Next step was some kind of checkup. I told her I wasn’t all that injured, but she said it pertained to the mental aspects, was I okay to be released. Or else what? I’m eyeing the clipboard where she’s got me confessing to wishful murder. If you hurt or kill somebody due to mental disturbance, other than just being mad at them, I knew where you went: Marion. A prison for the insane, with razor-wire fences and guard towers according to Maggot. Where his mom got sent at first. Then after a while they decided she was just the normal pissed-off type of lady, not the insane type, and sent her over to Goochland Women’s. He’d visited her both places.

I must have zoned out, because next thing I knew, a man had his hand on my shoulder. Shirt and tie, not the white doctor coat. The dreaded clipboard. I sat up and said “Yes sir,” and asked were they sending me to Marion. I could see he was trying not to smile. He asked me what I knew about Marion. He looked tired but not the same tired as Baggy Eyes, more like, Let’s not make things any harder than need be. I told him I didn’t know anything about Marion except for definitely not wanting to go there. He said not to worry, he’d get me sorted out. He sat down and asked the regular things, and then got on the subject of Stoner. Was I just real mad at him right now, or had I ever really thought I wanted him to die. He asked if we were the hunting type of family, if we had guns, were they kept locked up or could I get them out. He asked if I had ever been so sad I wished I could go to sleep and not wake up. I said not really, I just usually went to sleep wishing I’d wake up in a different house. He said that was understandable.

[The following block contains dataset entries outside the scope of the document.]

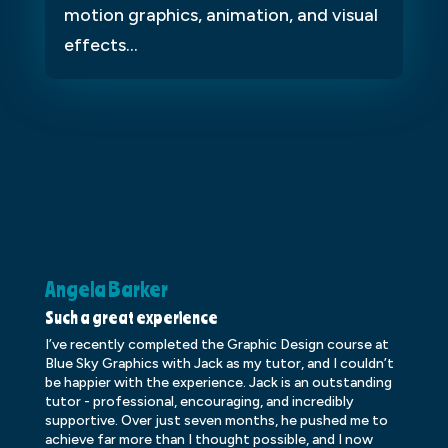
motion graphics, animation, and visual
effects...
Angela Barker
K
Such a great experience
Dr
I’ve recently completed the Graphic Design course at
Dr
Blue Sky Graphics with Jack as my tutor, and I couldn’t
an
be happier with the experience. Jack is an outstanding
lo
tutor - professional, encouraging, and incredibly
le
supportive. Over just seven months, he pushed me to
ba
achieve far more than I thought possible, and I now
ve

Baggy Eyes came back later and said all righty. I was not going to Marion, evidently. But Mom’s situation was such that we’d be looking at several weeks of me on my own with Stoner, which was not happening. We were going with a new plan they’d all signed off on. The plan where Demon doesn’t get to go home. Mom evidently being conscious enough now to sign away her only child.

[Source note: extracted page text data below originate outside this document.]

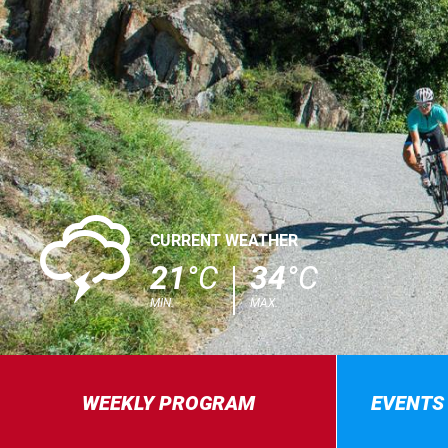
0
CURRENT WEATHER
21
°C
34
°C
MIN.
MAX.
WEEKLY PROGRAM
EVENTS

What were my out-of-home options, she wanted to know: trusted adults, Mom’s coworkers, anybody at all I could stay with? I said the Peggots, over and over, period. Which was not happening. She said Stoner made a complaint on the Peggots that would have to be investigated before they could consider placing me there. Stupid. I wondered though if the Peggots had a couple of strikes against, what with Maggot’s jailbird mom and the unmentionable Humvee. Not their fault, but people like to think the worst. The nut doesn’t fall far from the tree, etc. Then I thought of Aunt June. What if I had a trusted adult in Knoxville, I asked, but she said I couldn’t go out of state due to the paperwork. Maybe Emmy living there was some type of violation. It would explain the secret-keeping, but Aunt June being an outlaw made no sense. I just wanted to go to sleep. She took me to another little room that had a bed with paper on it, where I could lie down.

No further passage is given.